• Supplied records:
************
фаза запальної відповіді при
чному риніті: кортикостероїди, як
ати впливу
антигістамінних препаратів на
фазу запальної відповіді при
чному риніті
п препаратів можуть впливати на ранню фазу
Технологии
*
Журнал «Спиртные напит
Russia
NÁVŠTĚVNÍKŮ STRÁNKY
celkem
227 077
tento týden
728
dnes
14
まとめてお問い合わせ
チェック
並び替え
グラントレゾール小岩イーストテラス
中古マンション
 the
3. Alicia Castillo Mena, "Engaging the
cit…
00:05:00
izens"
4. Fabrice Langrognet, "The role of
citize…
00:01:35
************
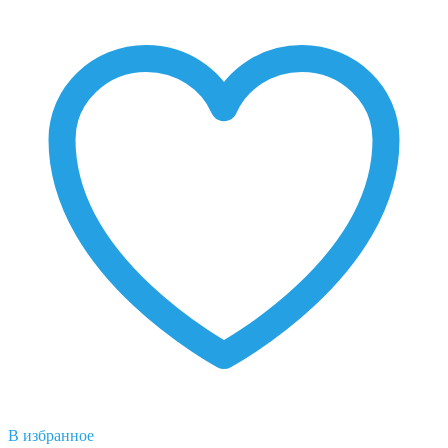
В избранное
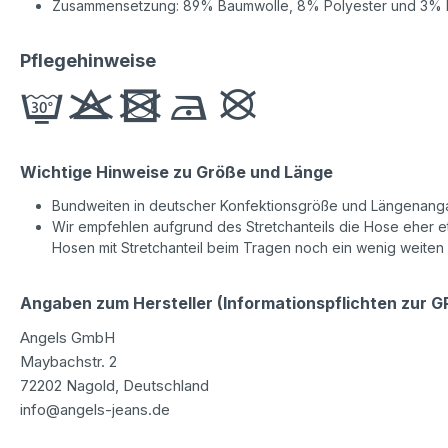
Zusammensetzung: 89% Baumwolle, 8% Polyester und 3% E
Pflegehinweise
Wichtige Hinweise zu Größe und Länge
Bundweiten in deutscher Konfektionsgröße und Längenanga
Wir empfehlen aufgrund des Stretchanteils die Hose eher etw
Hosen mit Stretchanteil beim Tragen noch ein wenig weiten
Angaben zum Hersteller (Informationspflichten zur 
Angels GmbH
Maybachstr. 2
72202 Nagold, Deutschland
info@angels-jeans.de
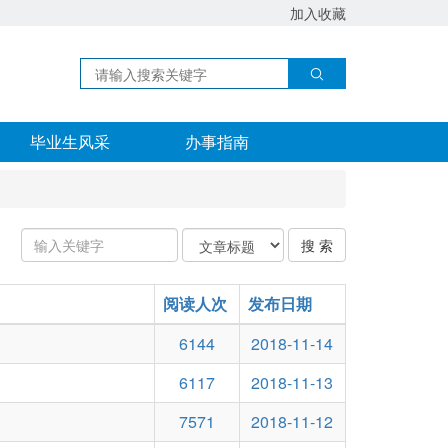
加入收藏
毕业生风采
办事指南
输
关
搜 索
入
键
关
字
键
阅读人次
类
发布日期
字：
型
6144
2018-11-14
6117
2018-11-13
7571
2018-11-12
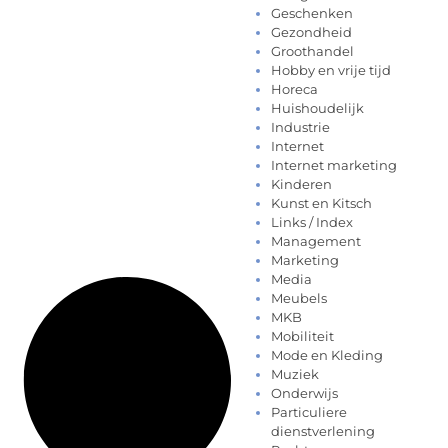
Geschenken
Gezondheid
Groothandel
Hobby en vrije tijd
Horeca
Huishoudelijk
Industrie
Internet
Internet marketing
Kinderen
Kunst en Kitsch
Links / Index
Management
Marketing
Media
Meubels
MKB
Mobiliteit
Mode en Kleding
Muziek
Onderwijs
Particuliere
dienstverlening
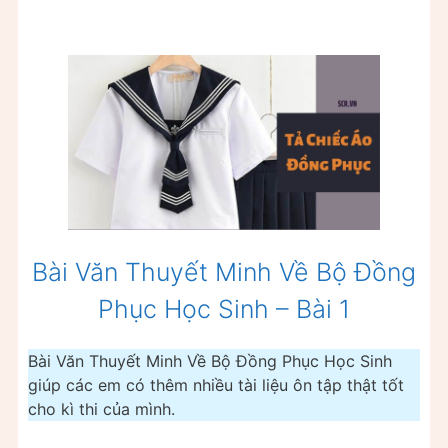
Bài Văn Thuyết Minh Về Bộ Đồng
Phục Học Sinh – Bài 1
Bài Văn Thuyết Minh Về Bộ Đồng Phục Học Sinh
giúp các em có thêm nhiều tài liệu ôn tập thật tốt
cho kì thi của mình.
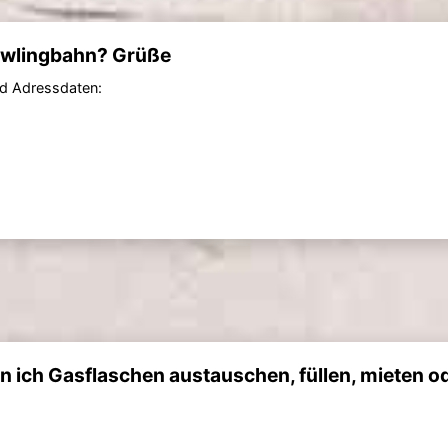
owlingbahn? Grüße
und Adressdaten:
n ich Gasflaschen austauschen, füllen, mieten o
************
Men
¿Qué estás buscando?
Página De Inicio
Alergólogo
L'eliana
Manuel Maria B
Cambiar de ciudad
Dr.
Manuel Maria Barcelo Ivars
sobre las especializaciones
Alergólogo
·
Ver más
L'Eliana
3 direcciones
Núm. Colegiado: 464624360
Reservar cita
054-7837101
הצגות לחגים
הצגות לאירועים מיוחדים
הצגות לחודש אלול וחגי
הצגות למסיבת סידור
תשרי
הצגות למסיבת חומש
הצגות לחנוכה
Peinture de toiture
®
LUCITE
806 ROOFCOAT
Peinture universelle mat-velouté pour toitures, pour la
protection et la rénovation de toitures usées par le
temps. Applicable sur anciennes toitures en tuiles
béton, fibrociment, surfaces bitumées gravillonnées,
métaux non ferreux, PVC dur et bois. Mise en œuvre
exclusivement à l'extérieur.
************
• Requirement:
Each line in the records above with "препаратів" must be returned.

• Exercise output:
антигістамінних препаратів на
п препаратів можуть впливати на ранню фазу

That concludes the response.